* _Problem requirements_: Write out exactly what each line says, starting with the first line below and ending on the one with "(see the brow".

▽

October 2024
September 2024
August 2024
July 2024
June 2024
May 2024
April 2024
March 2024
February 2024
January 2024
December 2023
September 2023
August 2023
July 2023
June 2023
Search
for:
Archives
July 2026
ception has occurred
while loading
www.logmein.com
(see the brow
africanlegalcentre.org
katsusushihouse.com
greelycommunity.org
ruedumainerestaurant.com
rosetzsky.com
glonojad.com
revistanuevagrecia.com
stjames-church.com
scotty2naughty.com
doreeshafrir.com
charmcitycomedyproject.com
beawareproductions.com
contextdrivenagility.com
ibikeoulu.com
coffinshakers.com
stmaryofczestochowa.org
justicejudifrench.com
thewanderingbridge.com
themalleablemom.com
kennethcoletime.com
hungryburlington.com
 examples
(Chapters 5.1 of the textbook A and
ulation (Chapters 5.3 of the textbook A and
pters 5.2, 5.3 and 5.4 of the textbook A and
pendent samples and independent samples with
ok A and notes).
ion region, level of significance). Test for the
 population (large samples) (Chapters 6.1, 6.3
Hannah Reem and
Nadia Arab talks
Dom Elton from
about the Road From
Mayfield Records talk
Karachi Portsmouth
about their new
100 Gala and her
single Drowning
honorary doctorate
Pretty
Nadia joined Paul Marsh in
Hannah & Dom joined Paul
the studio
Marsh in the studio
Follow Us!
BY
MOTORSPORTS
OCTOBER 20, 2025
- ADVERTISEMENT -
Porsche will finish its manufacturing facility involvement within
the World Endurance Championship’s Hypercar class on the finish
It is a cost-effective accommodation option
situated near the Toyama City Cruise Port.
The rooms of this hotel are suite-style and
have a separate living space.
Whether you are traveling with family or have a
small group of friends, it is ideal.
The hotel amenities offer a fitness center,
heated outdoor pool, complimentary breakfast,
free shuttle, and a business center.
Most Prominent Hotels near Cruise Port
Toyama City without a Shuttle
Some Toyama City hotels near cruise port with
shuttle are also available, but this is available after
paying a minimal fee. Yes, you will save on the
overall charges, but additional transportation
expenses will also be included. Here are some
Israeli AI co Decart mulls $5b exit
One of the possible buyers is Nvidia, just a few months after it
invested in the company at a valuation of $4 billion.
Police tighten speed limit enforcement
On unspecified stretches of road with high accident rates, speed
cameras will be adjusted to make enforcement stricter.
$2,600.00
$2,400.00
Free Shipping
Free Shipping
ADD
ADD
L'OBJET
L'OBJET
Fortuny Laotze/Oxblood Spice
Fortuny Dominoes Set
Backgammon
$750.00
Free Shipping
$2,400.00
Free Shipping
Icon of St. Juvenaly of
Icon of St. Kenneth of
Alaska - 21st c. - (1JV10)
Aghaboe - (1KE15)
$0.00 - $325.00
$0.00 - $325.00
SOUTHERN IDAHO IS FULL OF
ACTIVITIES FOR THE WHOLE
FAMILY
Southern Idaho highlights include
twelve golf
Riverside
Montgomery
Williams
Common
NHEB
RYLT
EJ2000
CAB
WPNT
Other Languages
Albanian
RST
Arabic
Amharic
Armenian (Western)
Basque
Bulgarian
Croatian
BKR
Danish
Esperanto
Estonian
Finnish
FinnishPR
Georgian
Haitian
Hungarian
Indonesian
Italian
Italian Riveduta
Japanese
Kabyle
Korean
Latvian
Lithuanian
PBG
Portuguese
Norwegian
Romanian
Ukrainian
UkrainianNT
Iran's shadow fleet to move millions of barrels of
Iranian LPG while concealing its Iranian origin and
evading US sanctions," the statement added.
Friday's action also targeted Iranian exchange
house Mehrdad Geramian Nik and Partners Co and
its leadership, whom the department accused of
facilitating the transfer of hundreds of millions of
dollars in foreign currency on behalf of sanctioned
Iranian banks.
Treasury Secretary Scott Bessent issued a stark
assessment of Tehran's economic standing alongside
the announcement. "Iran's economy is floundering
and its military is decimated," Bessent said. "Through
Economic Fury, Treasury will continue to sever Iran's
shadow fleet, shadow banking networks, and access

△

* _Finished task_:
October 2024
September 2024
August 2024
July 2024
June 2024
May 2024
April 2024
March 2024
February 2024
January 2024
December 2023
September 2023
August 2023
July 2023
June 2023
Search
for:
Archives
July 2026
ception has occurred
while loading
www.logmein.com
(see the brow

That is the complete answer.